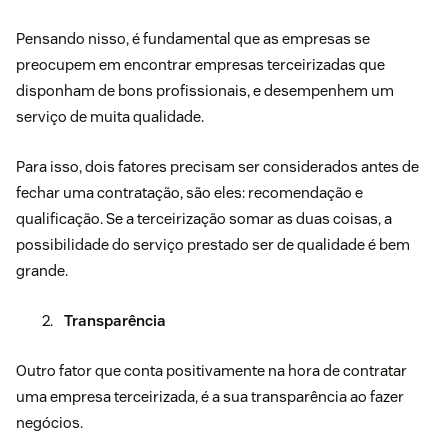
Pensando nisso, é fundamental que as empresas se
preocupem em encontrar empresas terceirizadas que
disponham de bons profissionais, e desempenhem um
serviço de muita qualidade.
Para isso, dois fatores precisam ser considerados antes de
fechar uma contratação, são eles: recomendação e
qualificação. Se a terceirização somar as duas coisas, a
possibilidade do serviço prestado ser de qualidade é bem
grande.
Transparência
Outro fator que conta positivamente na hora de contratar
uma empresa terceirizada, é a sua transparência ao fazer
negócios.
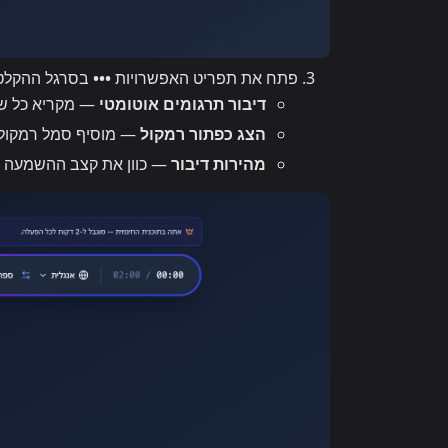
פתח את תפריט האפשרויות
•••
בסרגל ההקלטה
דיבור תרגומים אוטומטי
— מקריא כל שו
הצג כפתור רמקול
— מוסיף סמל רמקול ל
מהירות דיבור
— כוון את קצב ההשמעה בין ‎0.5× ל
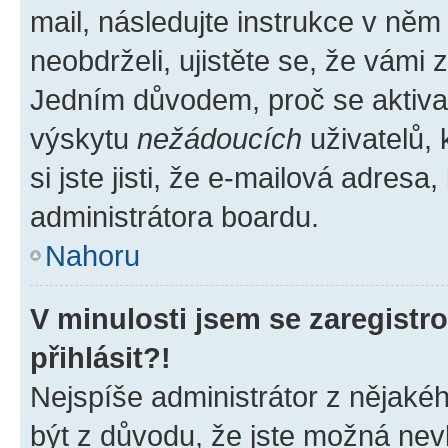
mail, následujte instrukce v něm
neobdrželi, ujistěte se, že vámi
Jedním důvodem, proč se aktiva
výskytu
nežádoucích
uživatelů, 
si jste jisti, že e-mailová adresa,
administrátora boardu.
Nahoru
V minulosti jsem se zaregist
přihlásit?!
Nejspíše administrátor z nějaké
být z důvodu, že jste možná nevl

| INSTRUCTIONS FOR THE TASK |
Faithful copy, images left out: write out every line of data.

| WRITTEN SOLUTION |
Pensando nisso, é fundamental que as empresas se
preocupem em encontrar empresas terceirizadas que
disponham de bons profissionais, e desempenhem um
serviço de muita qualidade.
Para isso, dois fatores precisam ser considerados antes de
fechar uma contratação, são eles: recomendação e
qualificação. Se a terceirização somar as duas coisas, a
possibilidade do serviço prestado ser de qualidade é bem
grande.
Transparência
Outro fator que conta positivamente na hora de contratar
uma empresa terceirizada, é a sua transparência ao fazer
negócios.
פתח את תפריט האפשרויות
•••
בסרגל ההקלטה
דיבור תרגומים אוטומטי
— מקריא כל שו
הצג כפתור רמקול
— מוסיף סמל רמקול ל
מהירות דיבור
— כוון את קצב ההשמעה בין ‎0.5× ל
mail, následujte instrukce v něm
neobdrželi, ujistěte se, že vámi
Jedním důvodem, proč se aktiva
výskytu
nežádoucích
uživatelů, 
si jste jisti, že e-mailová adresa,
administrátora boardu.
Nahoru
V minulosti jsem se zaregist
přihlásit?!
Nejspíše administrátor z nějaké
být z důvodu, že jste možná nevl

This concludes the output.